We made a deal. Wife agreed to answer my questions about the affair truthfully, however painful. I agreed that I would have limited time -- so many days -- to raise such questions, and after that time I would not ask her any more sordid details.

Two things were mose shocking. One was that there had been other relationships. None of those had been sexual, but she admitted that she had gotten closer to a couple of other guys than was proper. She wasn't ready yet to categorize them as emotional affairs, but they were.

Second, in the only detail about sexual practices I wanted to know, it had included oral. That bothered me on a completely different level. It just seemed more intimate, violative.

I learned the whens and wheres, their routines. When it started, how long it had gone on, that sort of thing.

I would not have been able to go on without getting these answers, but getting into the dirty details made me just disgusted with my wife.
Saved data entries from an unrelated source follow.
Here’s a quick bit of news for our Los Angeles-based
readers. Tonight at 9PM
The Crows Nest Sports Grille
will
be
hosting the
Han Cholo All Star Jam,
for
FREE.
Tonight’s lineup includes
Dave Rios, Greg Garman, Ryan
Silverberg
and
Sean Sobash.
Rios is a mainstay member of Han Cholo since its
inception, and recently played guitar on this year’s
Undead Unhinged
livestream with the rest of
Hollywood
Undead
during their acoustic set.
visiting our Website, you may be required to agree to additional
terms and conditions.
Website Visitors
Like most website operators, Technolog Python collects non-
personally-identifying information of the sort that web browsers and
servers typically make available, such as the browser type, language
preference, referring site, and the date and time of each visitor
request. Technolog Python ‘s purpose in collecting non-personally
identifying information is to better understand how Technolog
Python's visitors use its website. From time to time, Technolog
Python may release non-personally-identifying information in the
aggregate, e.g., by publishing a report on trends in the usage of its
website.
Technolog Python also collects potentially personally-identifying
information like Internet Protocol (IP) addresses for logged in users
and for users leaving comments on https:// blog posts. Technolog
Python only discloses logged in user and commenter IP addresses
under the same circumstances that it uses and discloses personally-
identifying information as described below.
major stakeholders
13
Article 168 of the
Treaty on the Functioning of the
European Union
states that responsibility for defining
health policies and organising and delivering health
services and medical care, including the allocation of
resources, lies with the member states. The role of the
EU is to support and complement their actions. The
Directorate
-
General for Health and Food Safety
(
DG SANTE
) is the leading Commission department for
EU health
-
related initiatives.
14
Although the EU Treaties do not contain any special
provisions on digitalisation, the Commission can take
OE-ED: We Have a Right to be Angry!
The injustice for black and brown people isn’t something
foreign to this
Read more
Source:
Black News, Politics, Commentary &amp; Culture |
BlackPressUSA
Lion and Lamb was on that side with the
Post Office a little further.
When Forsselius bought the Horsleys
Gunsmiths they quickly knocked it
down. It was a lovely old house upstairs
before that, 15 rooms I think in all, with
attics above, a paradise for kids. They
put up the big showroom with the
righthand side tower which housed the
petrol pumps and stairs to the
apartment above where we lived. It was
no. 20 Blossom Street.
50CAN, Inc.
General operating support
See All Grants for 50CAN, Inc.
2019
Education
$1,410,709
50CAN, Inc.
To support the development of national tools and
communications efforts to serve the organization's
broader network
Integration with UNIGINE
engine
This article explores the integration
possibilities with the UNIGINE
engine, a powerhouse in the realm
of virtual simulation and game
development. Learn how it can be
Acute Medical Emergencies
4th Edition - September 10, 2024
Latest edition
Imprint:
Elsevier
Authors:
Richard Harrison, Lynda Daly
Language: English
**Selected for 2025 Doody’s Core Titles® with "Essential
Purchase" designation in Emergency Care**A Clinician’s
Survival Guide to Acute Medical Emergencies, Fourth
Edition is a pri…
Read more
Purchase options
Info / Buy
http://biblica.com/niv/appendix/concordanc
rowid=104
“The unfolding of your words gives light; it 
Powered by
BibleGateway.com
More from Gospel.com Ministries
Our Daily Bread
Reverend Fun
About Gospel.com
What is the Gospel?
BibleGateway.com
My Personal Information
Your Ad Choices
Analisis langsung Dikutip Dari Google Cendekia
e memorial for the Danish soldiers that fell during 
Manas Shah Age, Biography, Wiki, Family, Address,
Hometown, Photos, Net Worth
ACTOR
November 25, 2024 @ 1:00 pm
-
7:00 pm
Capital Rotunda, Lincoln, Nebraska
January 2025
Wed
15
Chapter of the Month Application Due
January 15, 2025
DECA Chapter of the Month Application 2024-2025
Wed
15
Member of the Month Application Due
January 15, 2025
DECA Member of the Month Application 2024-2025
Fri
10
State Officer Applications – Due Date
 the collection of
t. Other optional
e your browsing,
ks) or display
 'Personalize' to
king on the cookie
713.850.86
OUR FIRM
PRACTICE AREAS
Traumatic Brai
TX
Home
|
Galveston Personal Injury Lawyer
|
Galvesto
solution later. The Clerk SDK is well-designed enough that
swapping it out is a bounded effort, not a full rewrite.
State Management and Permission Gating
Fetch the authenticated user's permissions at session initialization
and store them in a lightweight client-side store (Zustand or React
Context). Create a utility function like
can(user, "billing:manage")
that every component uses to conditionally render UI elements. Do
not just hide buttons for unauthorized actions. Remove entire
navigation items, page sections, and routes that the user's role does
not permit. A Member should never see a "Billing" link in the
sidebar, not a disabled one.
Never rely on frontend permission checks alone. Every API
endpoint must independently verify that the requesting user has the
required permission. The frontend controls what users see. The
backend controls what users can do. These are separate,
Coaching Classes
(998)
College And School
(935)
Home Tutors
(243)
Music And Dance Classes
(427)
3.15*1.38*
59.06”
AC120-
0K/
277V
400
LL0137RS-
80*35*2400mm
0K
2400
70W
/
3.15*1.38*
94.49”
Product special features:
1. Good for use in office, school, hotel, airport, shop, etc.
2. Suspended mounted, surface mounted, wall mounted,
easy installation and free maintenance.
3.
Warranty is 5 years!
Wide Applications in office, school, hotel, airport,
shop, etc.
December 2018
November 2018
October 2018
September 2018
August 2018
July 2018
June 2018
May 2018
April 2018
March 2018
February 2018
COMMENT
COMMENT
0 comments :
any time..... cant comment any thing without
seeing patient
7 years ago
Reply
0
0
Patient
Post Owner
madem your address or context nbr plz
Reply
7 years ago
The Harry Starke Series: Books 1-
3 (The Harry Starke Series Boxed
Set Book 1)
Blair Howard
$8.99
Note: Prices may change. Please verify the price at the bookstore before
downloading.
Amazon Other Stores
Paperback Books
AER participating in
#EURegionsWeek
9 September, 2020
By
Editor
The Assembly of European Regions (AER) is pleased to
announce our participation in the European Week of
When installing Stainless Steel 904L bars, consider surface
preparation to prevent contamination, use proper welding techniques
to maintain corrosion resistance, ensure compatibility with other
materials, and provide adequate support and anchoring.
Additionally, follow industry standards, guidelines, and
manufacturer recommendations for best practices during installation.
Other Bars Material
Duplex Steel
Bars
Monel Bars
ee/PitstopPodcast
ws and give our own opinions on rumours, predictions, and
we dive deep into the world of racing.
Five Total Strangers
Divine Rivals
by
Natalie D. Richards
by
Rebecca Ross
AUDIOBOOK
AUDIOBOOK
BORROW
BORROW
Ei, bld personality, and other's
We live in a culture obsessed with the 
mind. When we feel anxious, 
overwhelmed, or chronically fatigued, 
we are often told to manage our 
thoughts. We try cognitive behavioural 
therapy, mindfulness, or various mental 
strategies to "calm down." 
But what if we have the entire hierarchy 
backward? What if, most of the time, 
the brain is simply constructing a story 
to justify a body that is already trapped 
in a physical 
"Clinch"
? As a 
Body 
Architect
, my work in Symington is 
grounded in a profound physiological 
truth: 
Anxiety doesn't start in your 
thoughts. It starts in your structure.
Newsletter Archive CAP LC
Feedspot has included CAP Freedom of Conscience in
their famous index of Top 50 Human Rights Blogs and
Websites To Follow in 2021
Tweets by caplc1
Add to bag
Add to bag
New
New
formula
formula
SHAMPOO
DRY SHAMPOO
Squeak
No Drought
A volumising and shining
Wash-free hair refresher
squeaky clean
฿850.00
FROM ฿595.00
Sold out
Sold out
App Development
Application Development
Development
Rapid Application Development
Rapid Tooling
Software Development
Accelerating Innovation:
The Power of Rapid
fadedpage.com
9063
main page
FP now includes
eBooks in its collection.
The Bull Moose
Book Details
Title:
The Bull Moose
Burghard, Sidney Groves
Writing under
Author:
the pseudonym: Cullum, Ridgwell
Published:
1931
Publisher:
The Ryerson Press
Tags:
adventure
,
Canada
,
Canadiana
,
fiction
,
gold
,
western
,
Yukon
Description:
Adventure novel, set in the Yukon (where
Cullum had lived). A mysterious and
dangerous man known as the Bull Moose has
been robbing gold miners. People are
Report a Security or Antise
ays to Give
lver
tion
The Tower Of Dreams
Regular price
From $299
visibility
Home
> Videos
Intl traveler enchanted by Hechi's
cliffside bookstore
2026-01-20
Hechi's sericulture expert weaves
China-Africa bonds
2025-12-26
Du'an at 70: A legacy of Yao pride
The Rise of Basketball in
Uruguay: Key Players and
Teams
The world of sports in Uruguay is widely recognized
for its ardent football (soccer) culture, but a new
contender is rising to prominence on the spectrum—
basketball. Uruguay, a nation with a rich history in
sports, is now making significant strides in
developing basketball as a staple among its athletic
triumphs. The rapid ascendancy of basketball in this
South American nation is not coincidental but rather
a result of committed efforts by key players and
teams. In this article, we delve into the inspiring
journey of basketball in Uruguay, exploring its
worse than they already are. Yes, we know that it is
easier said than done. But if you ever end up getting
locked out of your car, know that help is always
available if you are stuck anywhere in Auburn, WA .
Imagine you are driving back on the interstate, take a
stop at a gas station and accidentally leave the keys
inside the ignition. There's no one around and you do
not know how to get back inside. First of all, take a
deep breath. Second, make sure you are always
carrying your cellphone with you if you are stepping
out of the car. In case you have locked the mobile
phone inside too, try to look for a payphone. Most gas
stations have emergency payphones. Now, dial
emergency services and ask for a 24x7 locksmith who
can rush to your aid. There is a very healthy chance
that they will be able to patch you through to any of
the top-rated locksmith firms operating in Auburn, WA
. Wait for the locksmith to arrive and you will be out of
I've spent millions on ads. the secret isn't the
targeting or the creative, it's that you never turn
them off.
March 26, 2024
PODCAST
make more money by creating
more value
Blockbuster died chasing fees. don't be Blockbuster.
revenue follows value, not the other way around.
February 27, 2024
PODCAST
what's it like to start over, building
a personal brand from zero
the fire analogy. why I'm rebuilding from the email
For a while I saw her as dirty and could hardly bear to look at her. I started wondering if this was huge mistake and if I could ever have any respect for her again. Those feelings faded over time, but it still affects me. I do not see my wife as spoiled any more -- on the contrary, she is pure. She has repented and has been forgiven by God and by me. But, our sex life today has a lid on it. Just an example, I would not want her to talk dirty in bed because it would remind me too much of who she used to be.

For the next few weeks, I bounced back and forth between fury and self-loathing. I was so angry at her, at the other guy, at God, at the world, at myself -- it consumed me. Then I would feel not angry, but almost understanding. That thought process went like this -- She cheated, so I must be a loser. And if I'm such a loser, no wonder she cheated. I just don't have what it takes.

I've never been a big guy. Since college I've bounced between 140 and 150 pounds. Over the next 8 weeks I dropped to 125 pounds and a 29 inch waist. My frailty only increased my conviction that I was not sexy, not attractive, not loved, and not a man.

Chapter 4 - Sunday, D-day +1

Ah, the next day. Two nights without sleep, and I was scheduled to teach Sunday School that morning. I could have called in sick, but I taught the lesson to our young couples' class. I don't remember what it was about, but I do know that I never taught with more passion or more love for God.

I didn't feel much love for anybody when I got home. Wife had not gone to church. I don't remember how we spent the afternoon except that our son got back from his grandparents somehow. He was 3 or so at the time.

This, I don't recommend to anyone. My wife was getting beligerant, defensive. She told me a youth counselor had abused her as a teenager. That made me furious that she would bring it up at the time. What an awful, traumatic thing for her to go through, but she had never told me before, and all I could think was that she was trying to draw attention away from what she had done. She was also telling me what a crappy husband I had been all these years. She was trying to change the subject.

Enough, I thought, and let her have it with a continuous flow of lovebusters (if you don't know what that is, see Dr. Harley's web site, I asked her if she realized I would have to be treated for STD's. I asked her where our son was when she was (insert inappropriate graphic description of what I was imagining they had done, which pretty much turned out to be correct). What did she think I was doing at work when she was (ditto). Etc., etc. She cried for the first time.

I don't claim that I did the right thing, but during and after that conversation she seemed to realize what she had done and what it had cost, what she had let herself become. I later learned that she had to deal with guilt and self-doubt all during the affair, but soon after she was confronted her walls went up. Coming face-to-face with it, hearing me use words I had never used before, opened her eyes.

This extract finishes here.